Rakor ini dibuka asisten II, Buramin Dannu berharap apa yang dibahas bisa disampaikan kemasing-masing OPD terkait, agar saling berkoordinasi untuk mensukseskan rangkaian kegiatan tersebut, supaya stakeholder terkait dapat segera melakukan pengisian data index inovasi daerah sekaligus penilaisn innovative," harap Buramin Dannu.

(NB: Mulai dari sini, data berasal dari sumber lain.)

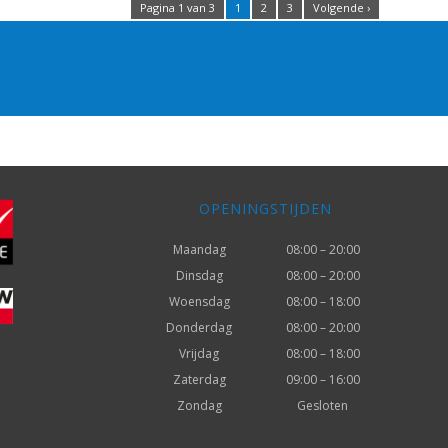
Pagina 1 van 3
1
2
3
Volgende ›
OPENINGSTIJDEN
Maandag
08:00 – 20:00
Dinsdag
08:00 – 20:00
Woensdag
08:00 – 18:00
Donderdag
08:00 – 20:00
Vrijdag
08:00 – 18:00
Zaterdag
09:00 – 16:00
Zondag
Gesloten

"Buramin menambahkan tiga inovasi yang akan kita dorong pada Anugrah Pandu Negeri 2019, yakni Sarjana Mengajar dari Dinas Pendidikan, Mata Pintar Menjawab dari Dinas PMD dan ANC Hipnoterapi dari Dinas Kesehatan, tukasnya.
Pemda Lutra tahun 2018 menerima Anugrah Pandu Negeri, dengan kinerja dan Tatakelola baik yang diterima langsung oleh Bupati Indah Putri Indriani saat itu.
Hadir dalam rakor tersebut, Kepala Balitbangda Anugerah Ali Anwar, Kadis Kominfo Arief R Palallo, Kadis Kesehatan Andi Muh Nasrum, para inovator dan stakeholder terkait.
Anugerah Pandu Negeri merupakan ajang pemberian penghargaan tahunan untuk Pemerintah Provinsi, Kabupaten dan Kota terbaik, serta pemimpin Inovatif yang telah berhasil melakukan terobosan dalam peningkatan pertumbuhan sosio-ekonomi melalui reformasi tata kelola yang amanah.
"Kadis Kominfo, Arief R Palallo menjelaskan bahwa, IIPG adalah sebuah organisasi nirlaba yang digagas sekelompok anak bangsa yang peduli terhadap tata kelola baik di sektor swasta atau korporasi dan sektor publik atau institusi pemerintahan," tuturnya.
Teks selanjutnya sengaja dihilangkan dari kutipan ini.